Meskipun potensi pergeseran masih bisa terjadi, ketiga bakal capres, baik Anies, Ganjar, maupun Prabowo, sama-sama memiliki pemilih loyal. Pendukung-pendukung militan ini sangat loyal dengan pilihan capresnya, tidak peduli siapa cawapresnya dan partai apa saja yang mengusungnya.
KOMPAS/RADITYA HELABUMI
Suasana simulasi pemungutan suara dalam acara Simulasi Pemilu 2019: Perempuan Memilih, di Jakarta, Sabtu (6/4/2019).
Survei menunjukkan, sebanyak 36,2 persen perempuan pemilih menyatakan sudah bulat dengan pilihan capresnya, Ganjar memiliki loyal voters dari perempuan pemilih paling tinggi, yaitu 36,6 persen, diikuti Prabowo 30,5 persen, dan Anies 23,2 persen.
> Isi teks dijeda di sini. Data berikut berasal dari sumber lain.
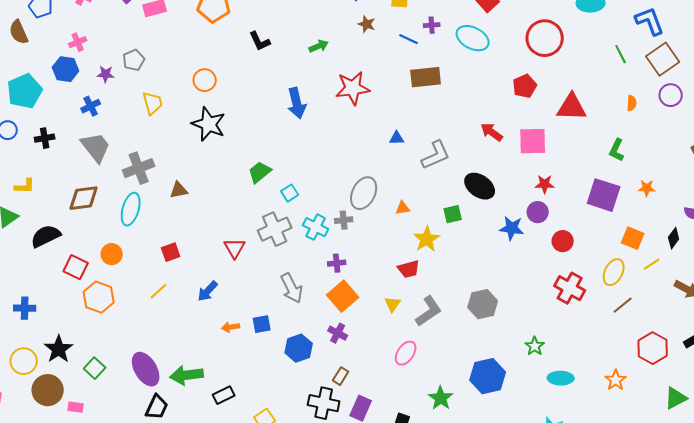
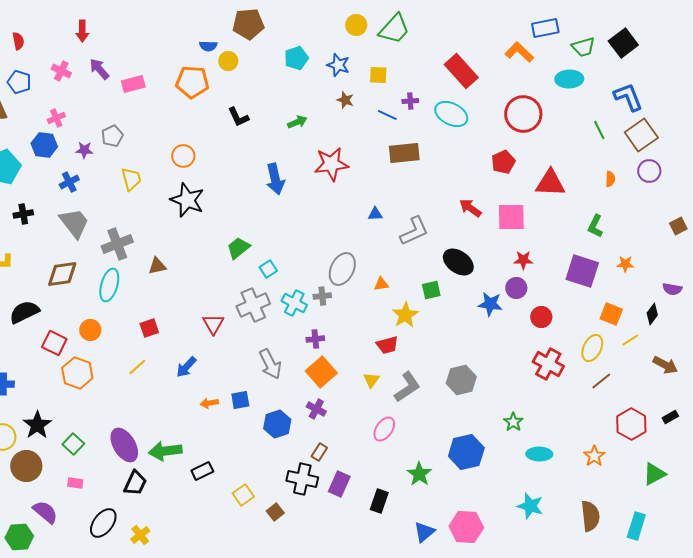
pink rectangle: (76, 407) -> (75, 483), moved

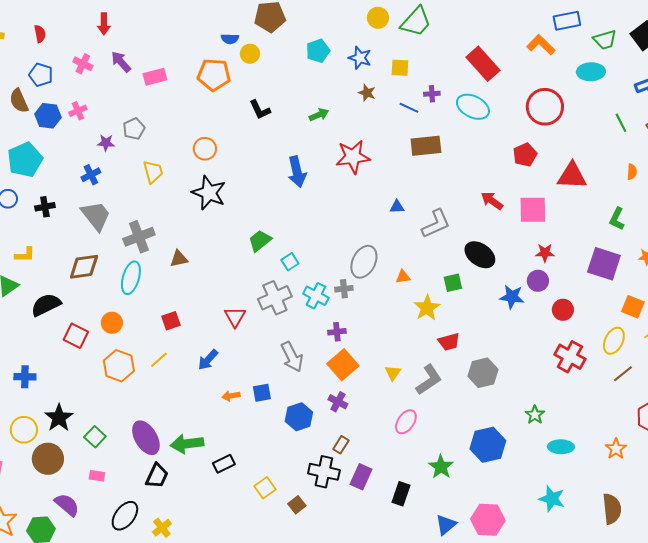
blue hexagon: (44, 145) -> (48, 116), moved
red trapezoid: (387, 345) -> (449, 342), moved
orange hexagon: (77, 373) -> (119, 366), moved

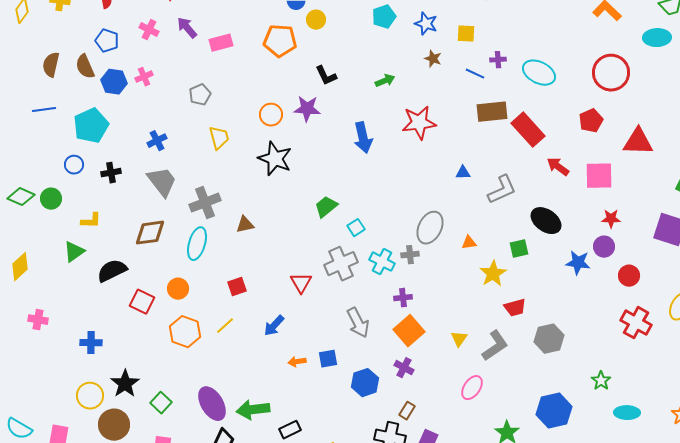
red rectangle: (483, 64) -> (528, 130), moved
purple star: (106, 143) -> (307, 109), moved, size x1.5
Di sisi lain, 28 persen perempuan pemilih mengakui masih bimbang atau masih bisa berubah dalam menentukan pilihan capresnya (swing voters). Pemilih Prabowo yang masih ragu-ragu dengan pilihannya sebanyak 31,9 persen, sedangkan pemilih Ganjar 27,2 persen. Sementara pemilih Anies, meski loyal voters-nya terendah, swing voters-nya paling kecil, yaitu 17,3 persen.
Selain merawat pemilih loyalnya, merebut simpati dan perhatian swing voters menjadi pekerjaan rumah bagi masing-masing bakal capres dan koalisi partai pengusungnya.
Bagaimanapun, ketika pergeseran koalisi masih berpeluang terjadi, kelompok pemilih yang bimbang pun menjadi makin bimbang dengan pilihan politiknya.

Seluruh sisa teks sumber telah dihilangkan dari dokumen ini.